Tinggal di Semarang, meninggal 2 Mei 2012 saat buku ini dalam proses cetak)
*
Membaca
Kumpulan Puisi Maling Kondang karya Syarifuddin Arifin langsung mengingatkan
saya pada dua sisi mata pisau, kritik sosial sebagaimana tercermin pada judul
buku puisi ini, dan ‘refleksi diri sendiri’. Yang pertama amat dibenci dan
ditakuti oleh para penguasa otoriter,
sejak dari Josefh Stalin sampai Soeharto, dan yang ke dua menyirami ‘gula’
katarsis ke lubuk jiwa para pembacanya. Puisi-puisi Syarifuddin Arifin dalam Maling Kondang ini mengandung ke duanya
yang diramaikan oleh simbol-simbol tradisi dan modernitas, dan diletakkan
secara proporsional dalam konteks dan gerakan alam yang berbeda hakikatnya tapi
hamper sama dampak social psikologisnya. Gonjang ganjing politik negeri ini
yang sudah bergelimang korupsi dan goyangan alas bumi Sumateranya yang tak
pernah henti dihoyak gempa.
(Suryadi,
dosen dan peneliti Indonesian Studies, Leiden University Institute for area
studies (LIAS Leiden, Belanda)
.
10/06/2012
seperti dakocan berwarna merah dan kuning
tiba-tiba dimatikan lawan sambil senyum
dengan mengakhiri permainan kartu menjelang subuh,
hemaglobin merapung dan adrenalinku melemahkan denyut jantung ini.

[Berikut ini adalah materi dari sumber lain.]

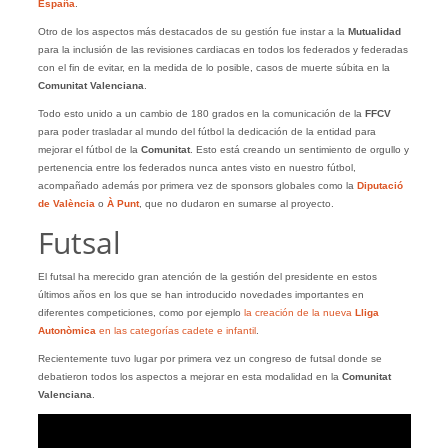
España
.
Otro de los aspectos más destacados de su gestión fue instar a la
Mutualidad
para la inclusión de las revisiones cardiacas en todos los federados y federadas
con el fin de evitar, en la medida de lo posible, casos de muerte súbita en la
Comunitat Valenciana
.
Todo esto unido a un cambio de 180 grados en la comunicación de la
FFCV
para poder trasladar al mundo del fútbol la dedicación de la entidad para
mejorar el fútbol de la
Comunitat
. Esto está creando un sentimiento de orgullo y
pertenencia entre los federados nunca antes visto en nuestro fútbol,
acompañado además por primera vez de sponsors globales como la
Diputació
de València
o
À Punt
, que no dudaron en sumarse al proyecto.
Futsal
El futsal ha merecido gran atención de la gestión del presidente en estos
últimos años en los que se han introducido novedades importantes en
diferentes competiciones, como por ejemplo
la creación de la nueva
Lliga
Autonòmica
en las categorías cadete e infantil
.
Recientemente tuvo lugar por primera vez un congreso de futsal donde se
debatieron todos los aspectos a mejorar en esta modalidad en la
Comunitat
Valenciana
.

Sementara di sana, puluhan poster dan spanduk memanaskan api,
mencairkan dahak atas perselingkuhan hukum yang saling orgasme,
entah siapa yg melakukan penetrasi,
karena mereka mengaku paling gagah dan jago
meski ke duanya layu dan perlu ditegakkan kembali.
Aku masih ingin menyusun kartu-kartu itu,
meski tanpa yoker yang seenaknya keluar masuk ke segala sektor kehidupan ini,
untuk memastikan siapa maling yang paling kondang di antara kawan sepermainan ini.